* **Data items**
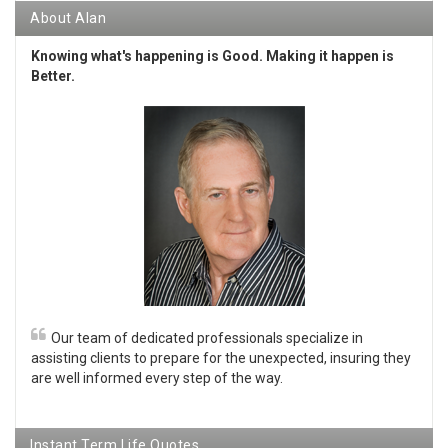
About Alan
Knowing what's happening is Good. Making it happen is
Better.
Our team of dedicated professionals specialize in
assisting clients to prepare for the unexpected, insuring they
are well informed every step of the way.
Instant Term Life Quotes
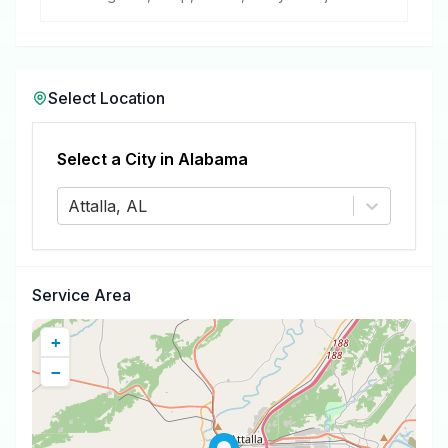
removal.
Select Location
Select a City in
Alabama
Attalla, AL
Service Area
+
−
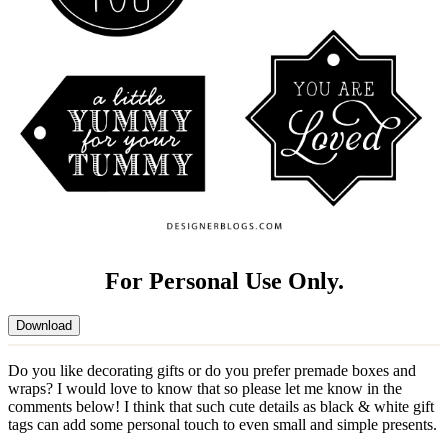
For Personal Use Only.
Download
Do you like decorating gifts or do you prefer premade boxes and
wraps? I would love to know that so please let me know in the
comments below! I think that such cute details as black & white gift
tags can add some personal touch to even small and simple presents.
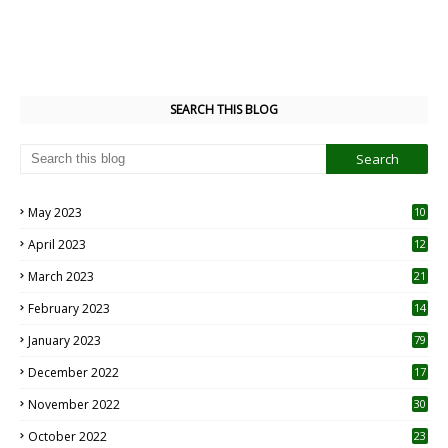
SEARCH THIS BLOG
May 2023
10
6
April 2023
12
8
March 2023
21
February 2023
14
January 2023
79
December 2022
17
November 2022
30
October 2022
23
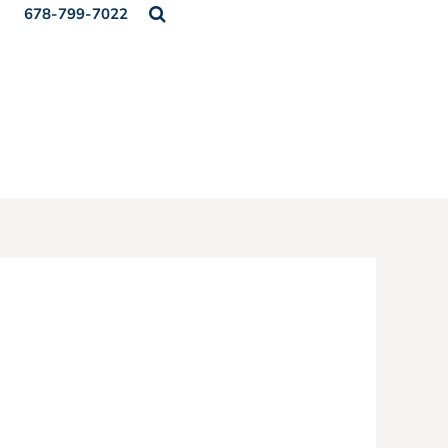
678-799-7022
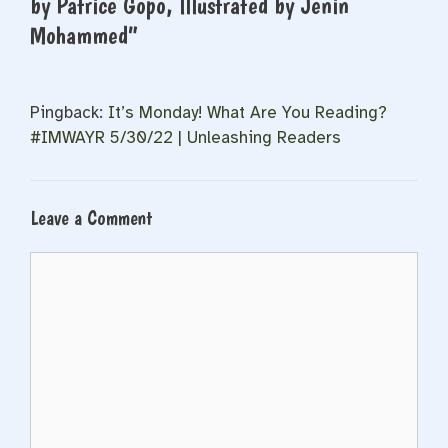
by Patrice Gopo, Illustrated by Jenin
Mohammed”
Pingback:
It’s Monday! What Are You Reading?
#IMWAYR 5/30/22 | Unleashing Readers
Leave a Comment
Comment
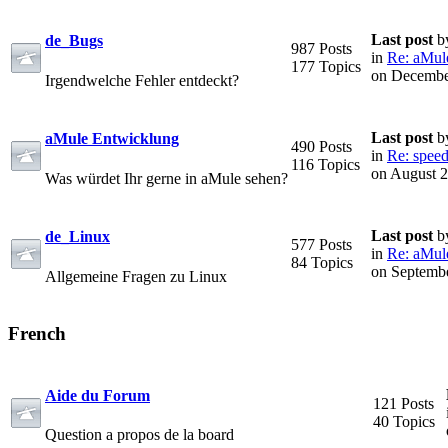
Last post
b
de_Bugs
987 Posts
in
Re: aMule 
177 Topics
on Decembe
Irgendwelche Fehler entdeckt?
Last post
b
aMule Entwicklung
490 Posts
in
Re: speed
116 Topics
on August 2
Was würdet Ihr gerne in aMule sehen?
Last post
b
de_Linux
577 Posts
in
Re: aMule 
84 Topics
on Septembe
Allgemeine Fragen zu Linux
French
Aide du Forum
121 Posts
40 Topics
Question a propos de la board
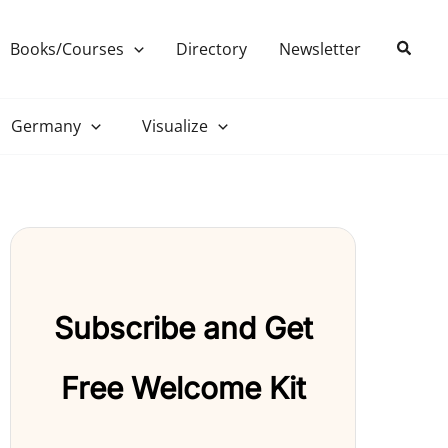
Search
Books/Courses
Directory
Newsletter
Germany
Visualize
Subscribe and Get
Free Welcome Kit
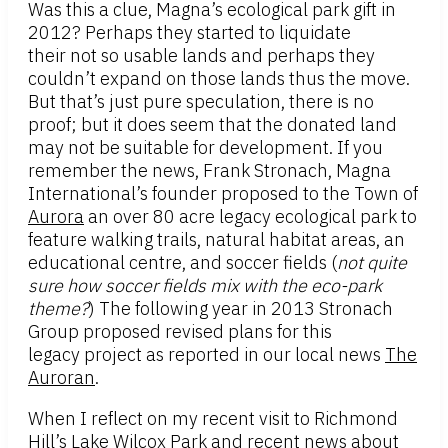
Was this a clue, Magna’s ecological park gift in
2012? Perhaps they started to liquidate
their not so usable lands and perhaps they
couldn’t expand on those lands thus the move.
But that’s just pure speculation, there is no
proof; but it does seem that the donated land
may not be suitable for development. If you
remember the news, Frank Stronach, Magna
International’s founder proposed to the Town of
Aurora
an over 80 acre legacy ecological park to
feature walking trails, natural habitat areas, an
educational centre, and soccer fields (
not quite
sure how soccer fields mix with the eco-park
theme?
) The following year in 2013 Stronach
Group proposed revised plans for this
legacy project as reported in our local news
The
Auroran
.
When I reflect on my recent visit to Richmond
Hill’s
Lake Wilcox Park
and recent news about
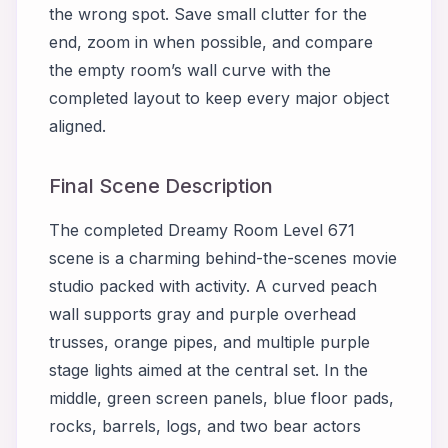
the wrong spot. Save small clutter for the
end, zoom in when possible, and compare
the empty room’s wall curve with the
completed layout to keep every major object
aligned.
Final Scene Description
The completed Dreamy Room Level 671
scene is a charming behind-the-scenes movie
studio packed with activity. A curved peach
wall supports gray and purple overhead
trusses, orange pipes, and multiple purple
stage lights aimed at the central set. In the
middle, green screen panels, blue floor pads,
rocks, barrels, logs, and two bear actors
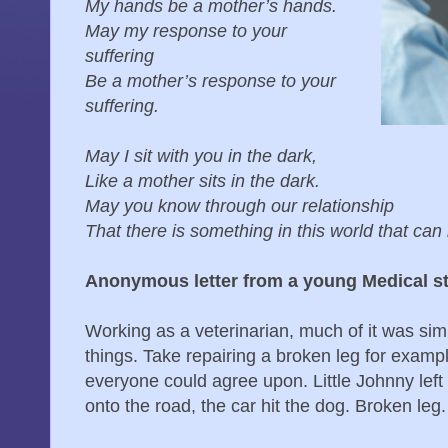
My hands be a mother’s hands.
May my response to your
suffering
Be a mother’s response to your
suffering.
May I sit with you in the dark,
Like a mother sits in the dark.
May you know through our relationship
That there is something in this world that can 
Anonymous letter from a young Medical s
Working as a veterinarian, much of it was sim
things. Take repairing a broken leg for exam
everyone could agree upon. Little Johnny left
onto the road, the car hit the dog. Broken leg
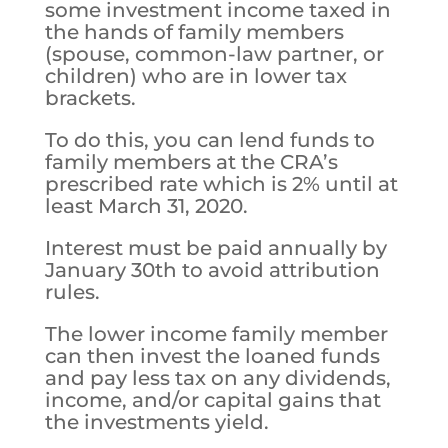
some investment income taxed in
the hands of family members
(spouse, common-law partner, or
children) who are in lower tax
brackets.
To do this, you can lend funds to
family members at the CRA’s
prescribed rate which is 2% until at
least March 31, 2020.
Interest must be paid annually by
January 30th to avoid attribution
rules.
The lower income family member
can then invest the loaned funds
and pay less tax on any dividends,
income, and/or capital gains that
the investments yield.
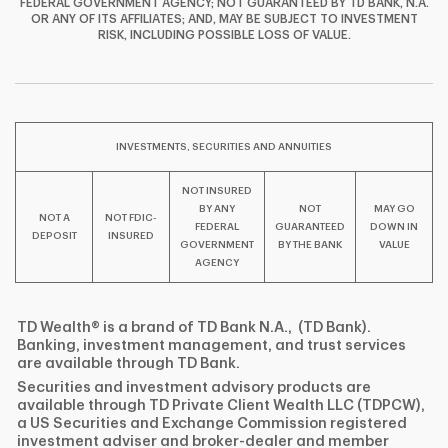
FEDERAL GOVERNMENT AGENCY; NOT GUARANTEED BY TD BANK, N.A.
OR ANY OF ITS AFFILIATES; AND, MAY BE SUBJECT TO INVESTMENT
F
T
Y
RISK, INCLUDING POSSIBLE LOSS OF VALUE.
I
P
L
INVESTMENTS, SECURITIES AND ANNUITIES
NOT INSURED
BY ANY
NOT
MAY GO
NOT A
NOT FDIC-
FEDERAL
GUARANTEED
DOWN IN
DEPOSIT
INSURED
GOVERNMENT
BY THE BANK
VALUE
AGENCY
TD Wealth® is a brand of TD Bank N.A., (TD Bank).
Banking, investment management, and trust services
are available through TD Bank.
Securities and investment advisory products are
available through TD Private Client Wealth LLC (TDPCW),
a US Securities and Exchange Commission registered
investment adviser and broker-dealer and member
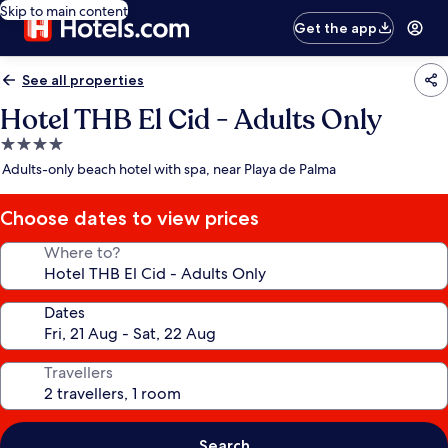
Skip to main content
Get the app
See all properties
Hotel THB El Cid - Adults Only
4.0
star
Adults-only beach hotel with spa, near Playa de Palma
property
Choose dates to view prices
Where to?
Dates
Travellers
Search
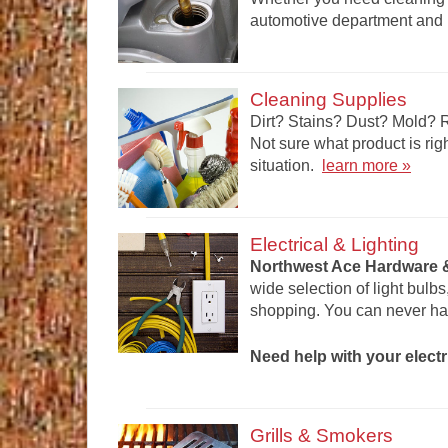
automotive department and l
Cleaning Supplies
Dirt? Stains? Dust? Mold? 
Not sure what product is rig
situation.
learn more »
Electrical & Lighting
Northwest Ace Hardware &
wide selection of light bulb
shopping. You can never ha
Need help with your electr
Grills & Smokers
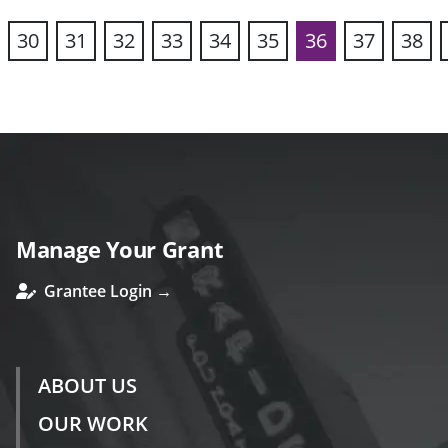
30
31
32
33
34
35
36
37
38
vious
Manage Your Grant
Grantee Login →
ABOUT US
OUR WORK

* **The task**
Lines that contain "hands" should be pulled from the entries above and reported.

* **Problem solution**
My hands be a mother’s hands.
the hands of family members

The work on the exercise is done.